Nesse mesmo ano, a 5 de julho de 2005, é assinada a escritura de permuta entre a CML e a Bragaparques e, dez dias depois, acontece a hasta pública do Lote 2 da Feira Popular. A Bragaparques exerceu o acordado direito de preferência ao oferecer 61,95 milhões de euros por 120.000 metros quadrados dos terrenos da antiga Feira Popular.

Em janeiro de 2009, já com António Costa na liderança da CML, a autarquia aprova uma deliberação que diz que a operação de loteamento dos terrenos da Bragaparques da Feira Popular é nula porque viola o Plano Diretor Municipal (PDM) de Lisboa.
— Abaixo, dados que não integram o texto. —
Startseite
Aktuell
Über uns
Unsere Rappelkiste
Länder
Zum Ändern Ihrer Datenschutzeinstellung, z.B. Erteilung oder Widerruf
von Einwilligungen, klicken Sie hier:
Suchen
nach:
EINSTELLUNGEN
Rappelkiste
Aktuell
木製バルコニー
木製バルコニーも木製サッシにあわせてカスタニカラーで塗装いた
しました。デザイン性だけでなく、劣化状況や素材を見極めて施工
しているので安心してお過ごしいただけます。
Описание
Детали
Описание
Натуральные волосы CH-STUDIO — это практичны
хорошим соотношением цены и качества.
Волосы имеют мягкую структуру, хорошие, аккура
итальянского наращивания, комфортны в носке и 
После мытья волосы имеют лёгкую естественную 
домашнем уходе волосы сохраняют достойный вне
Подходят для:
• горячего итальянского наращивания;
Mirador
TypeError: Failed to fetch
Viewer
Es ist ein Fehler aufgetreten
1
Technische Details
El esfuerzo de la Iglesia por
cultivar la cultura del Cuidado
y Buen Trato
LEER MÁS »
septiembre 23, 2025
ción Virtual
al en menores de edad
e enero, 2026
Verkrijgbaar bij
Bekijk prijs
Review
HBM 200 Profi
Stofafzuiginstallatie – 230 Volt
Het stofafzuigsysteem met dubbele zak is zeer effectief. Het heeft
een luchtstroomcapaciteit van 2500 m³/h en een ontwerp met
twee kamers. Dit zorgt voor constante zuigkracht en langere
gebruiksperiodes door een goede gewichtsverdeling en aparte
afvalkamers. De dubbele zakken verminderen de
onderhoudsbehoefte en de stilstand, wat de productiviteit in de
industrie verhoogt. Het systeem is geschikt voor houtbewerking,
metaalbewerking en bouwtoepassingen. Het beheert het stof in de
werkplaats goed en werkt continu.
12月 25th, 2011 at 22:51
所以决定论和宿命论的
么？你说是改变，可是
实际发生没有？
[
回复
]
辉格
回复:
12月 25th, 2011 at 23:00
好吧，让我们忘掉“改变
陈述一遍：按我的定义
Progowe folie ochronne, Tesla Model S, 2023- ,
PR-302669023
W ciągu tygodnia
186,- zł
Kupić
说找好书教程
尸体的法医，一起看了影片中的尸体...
Consequência? Os contratos de permuta feitos entre a CML e a empresa eram igualmente inválidos, assim como a hasta pública. Em 2010, o Tribunal Administrativo de Lisboa declarou nulos todos esses atos, uma decisão que acabou confirmada pelo Tribunal Central Administrativo dois anos mais tarde.

Partes chegam a acordo, mas não sobre os prejuízos

Mas, em 2014, António Costa anunciou um acordo com a Bragaparques, ficando estipulado que a autarquia iria compensar a empresa num total de 101.673.436,05 euros. Contudo, ficou nas mãos do Tribunal Arbitral outras questões que ficaram por resolver. Questões como o valor a pagar pelo Parque Mayer e prejuízos por não terem sido desenvolvidos os projetos, como explicou na altura o então autarca, à Lusa.

Contudo, o administrador da Bragaparques, Domingos Névoa, avançou com uma ação a exigir à autarquia lisboeta 350 milhões de euros pelos prejuízos causados. “O acordo não está fechado, ainda vai a procissão no adro. 100 milhões de euros é um terço daquilo a que temos direito pelo prejuízo direto e indireto que deram à minha empresa”, disse, na altura, o responsável.

De acordo com a Lusa, em 2016, o Tribunal Arbitral fixou a indemnização a pagar pela CML em menos de metade: 138 milhões de euros. Este valor, somado aos mais de 101 milhões de euros acordados em 2014 com a própria CML, perfaziam um total de 239,6 milhões de euros em indemnização. Mas a autarquia discordou do valor definido pelo Tribunal Arbitral e apresentou recurso ao Tribunal Central Administrativo Sul. A decisão saiu esta segunda-feira, dando razão à autarquia e não permitindo que a Bragaparques apresente recurso.